:: Task prompt ::
From the entries below, output the line with "ching that gets" and each following line up to and including the line with "and 31% higher", exactly as written.

Stored records

--- START ---

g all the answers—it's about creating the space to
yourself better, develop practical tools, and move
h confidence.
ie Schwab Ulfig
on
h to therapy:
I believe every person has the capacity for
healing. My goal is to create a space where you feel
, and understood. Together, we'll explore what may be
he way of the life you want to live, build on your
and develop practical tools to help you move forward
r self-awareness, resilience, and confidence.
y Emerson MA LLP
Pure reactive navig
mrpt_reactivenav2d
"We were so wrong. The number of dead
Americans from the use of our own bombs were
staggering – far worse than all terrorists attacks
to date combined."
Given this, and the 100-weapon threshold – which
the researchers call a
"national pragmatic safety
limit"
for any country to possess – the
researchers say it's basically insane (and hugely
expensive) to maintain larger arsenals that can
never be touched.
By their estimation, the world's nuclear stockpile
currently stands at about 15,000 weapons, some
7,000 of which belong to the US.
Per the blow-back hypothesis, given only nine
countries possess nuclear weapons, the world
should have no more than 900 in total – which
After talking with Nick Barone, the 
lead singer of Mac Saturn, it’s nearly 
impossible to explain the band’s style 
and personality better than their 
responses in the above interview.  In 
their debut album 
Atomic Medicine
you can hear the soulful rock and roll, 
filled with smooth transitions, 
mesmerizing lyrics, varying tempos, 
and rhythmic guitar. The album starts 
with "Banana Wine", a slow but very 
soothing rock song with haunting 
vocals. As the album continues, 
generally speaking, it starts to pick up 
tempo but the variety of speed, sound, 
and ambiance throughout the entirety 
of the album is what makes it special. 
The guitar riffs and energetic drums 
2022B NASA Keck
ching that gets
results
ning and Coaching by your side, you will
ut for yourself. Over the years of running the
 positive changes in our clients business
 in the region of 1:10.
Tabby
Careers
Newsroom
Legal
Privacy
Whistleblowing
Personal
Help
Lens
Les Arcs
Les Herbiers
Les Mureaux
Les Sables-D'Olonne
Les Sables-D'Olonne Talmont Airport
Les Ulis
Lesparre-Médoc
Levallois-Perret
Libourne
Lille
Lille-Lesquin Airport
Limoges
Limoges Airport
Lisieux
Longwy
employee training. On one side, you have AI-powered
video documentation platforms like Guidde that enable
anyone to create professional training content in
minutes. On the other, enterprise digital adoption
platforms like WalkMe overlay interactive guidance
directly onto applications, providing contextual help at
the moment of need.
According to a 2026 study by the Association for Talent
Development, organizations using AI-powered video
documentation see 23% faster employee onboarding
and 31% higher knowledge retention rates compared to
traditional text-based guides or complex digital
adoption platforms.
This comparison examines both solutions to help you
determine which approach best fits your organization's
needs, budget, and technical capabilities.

--- END ---
--- START ---

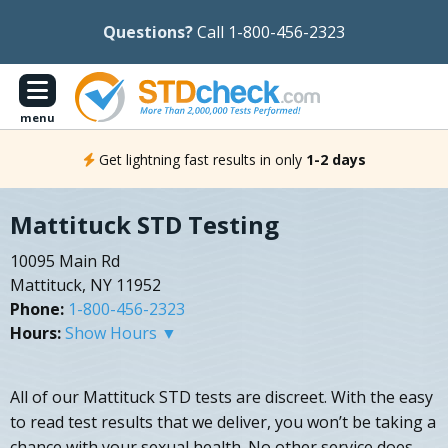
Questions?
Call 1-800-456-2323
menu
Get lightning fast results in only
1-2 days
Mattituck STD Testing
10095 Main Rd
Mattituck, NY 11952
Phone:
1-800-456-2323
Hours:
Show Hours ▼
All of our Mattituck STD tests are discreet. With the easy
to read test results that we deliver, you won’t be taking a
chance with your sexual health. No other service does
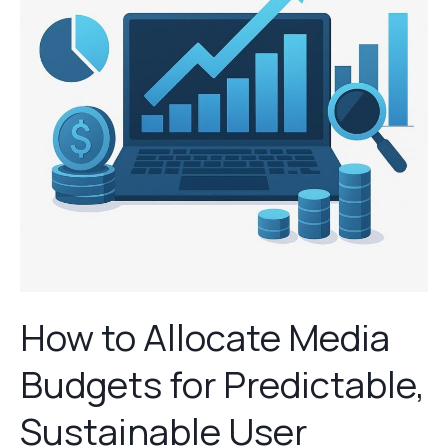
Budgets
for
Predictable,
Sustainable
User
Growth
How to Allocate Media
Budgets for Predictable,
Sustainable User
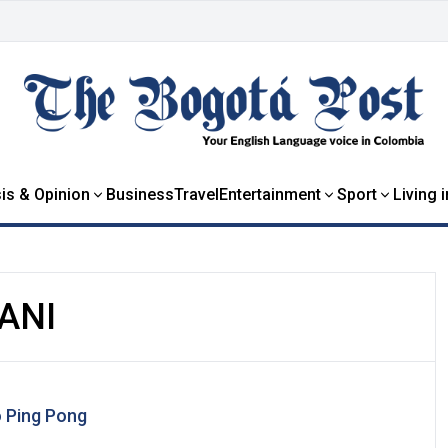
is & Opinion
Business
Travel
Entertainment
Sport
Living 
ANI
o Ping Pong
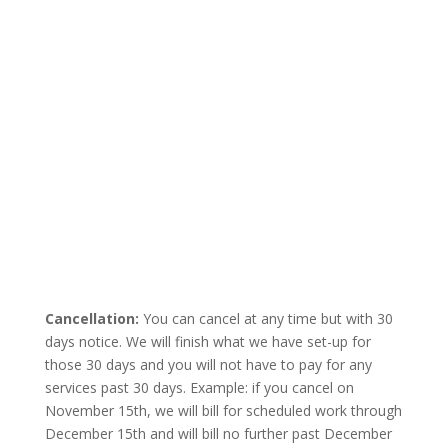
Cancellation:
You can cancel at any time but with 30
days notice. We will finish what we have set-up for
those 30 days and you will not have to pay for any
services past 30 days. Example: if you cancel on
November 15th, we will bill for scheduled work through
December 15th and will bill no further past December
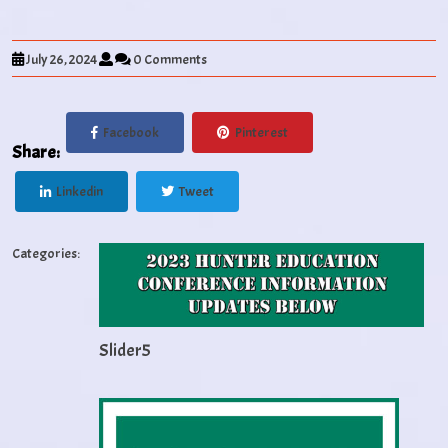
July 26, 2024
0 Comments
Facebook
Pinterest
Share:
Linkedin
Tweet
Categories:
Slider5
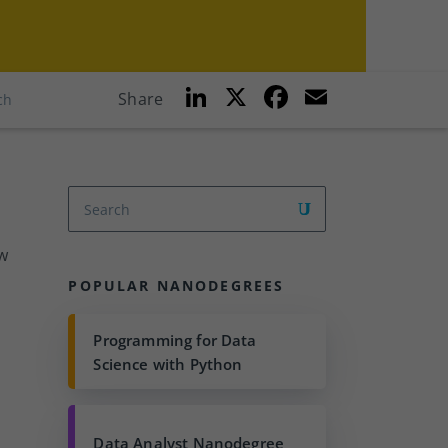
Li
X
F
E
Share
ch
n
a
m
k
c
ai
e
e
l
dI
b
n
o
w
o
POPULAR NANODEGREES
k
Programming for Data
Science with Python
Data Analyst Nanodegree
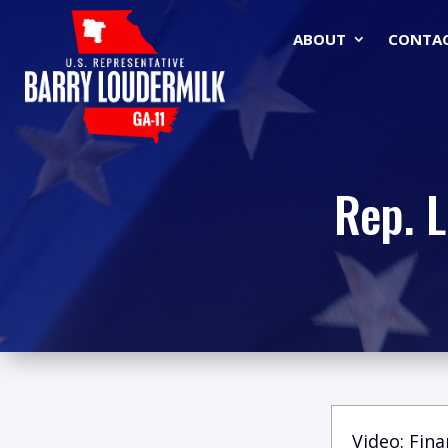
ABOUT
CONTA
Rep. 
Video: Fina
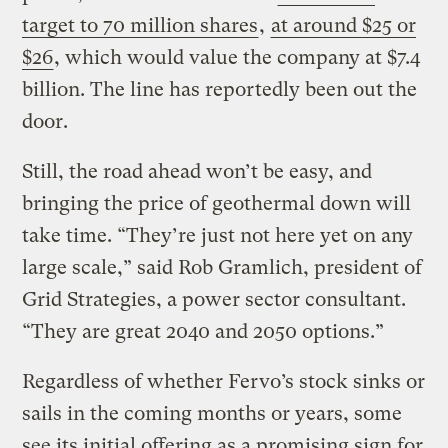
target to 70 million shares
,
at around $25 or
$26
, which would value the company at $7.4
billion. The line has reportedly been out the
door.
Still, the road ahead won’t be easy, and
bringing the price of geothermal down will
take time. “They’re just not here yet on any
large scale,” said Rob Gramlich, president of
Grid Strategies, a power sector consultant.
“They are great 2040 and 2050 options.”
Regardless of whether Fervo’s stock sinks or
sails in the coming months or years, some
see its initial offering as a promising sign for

--- END ---
--- START ---

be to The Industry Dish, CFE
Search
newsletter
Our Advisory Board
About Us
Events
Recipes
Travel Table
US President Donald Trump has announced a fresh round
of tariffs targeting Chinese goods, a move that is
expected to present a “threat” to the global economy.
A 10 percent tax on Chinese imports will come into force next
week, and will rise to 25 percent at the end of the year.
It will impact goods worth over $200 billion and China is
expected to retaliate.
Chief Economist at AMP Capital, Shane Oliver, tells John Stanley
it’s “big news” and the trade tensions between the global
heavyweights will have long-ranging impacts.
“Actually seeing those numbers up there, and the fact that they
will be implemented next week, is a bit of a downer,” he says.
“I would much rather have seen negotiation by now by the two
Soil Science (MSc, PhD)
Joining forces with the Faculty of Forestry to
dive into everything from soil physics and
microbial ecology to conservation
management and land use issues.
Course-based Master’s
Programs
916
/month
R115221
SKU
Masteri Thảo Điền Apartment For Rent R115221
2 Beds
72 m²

--- END ---

:: Written reply ::
ching that gets
results
ning and Coaching by your side, you will
ut for yourself. Over the years of running the
 positive changes in our clients business
 in the region of 1:10.
Tabby
Careers
Newsroom
Legal
Privacy
Whistleblowing
Personal
Help
Lens
Les Arcs
Les Herbiers
Les Mureaux
Les Sables-D'Olonne
Les Sables-D'Olonne Talmont Airport
Les Ulis
Lesparre-Médoc
Levallois-Perret
Libourne
Lille
Lille-Lesquin Airport
Limoges
Limoges Airport
Lisieux
Longwy
employee training. On one side, you have AI-powered
video documentation platforms like Guidde that enable
anyone to create professional training content in
minutes. On the other, enterprise digital adoption
platforms like WalkMe overlay interactive guidance
directly onto applications, providing contextual help at
the moment of need.
According to a 2026 study by the Association for Talent
Development, organizations using AI-powered video
documentation see 23% faster employee onboarding
and 31% higher knowledge retention rates compared to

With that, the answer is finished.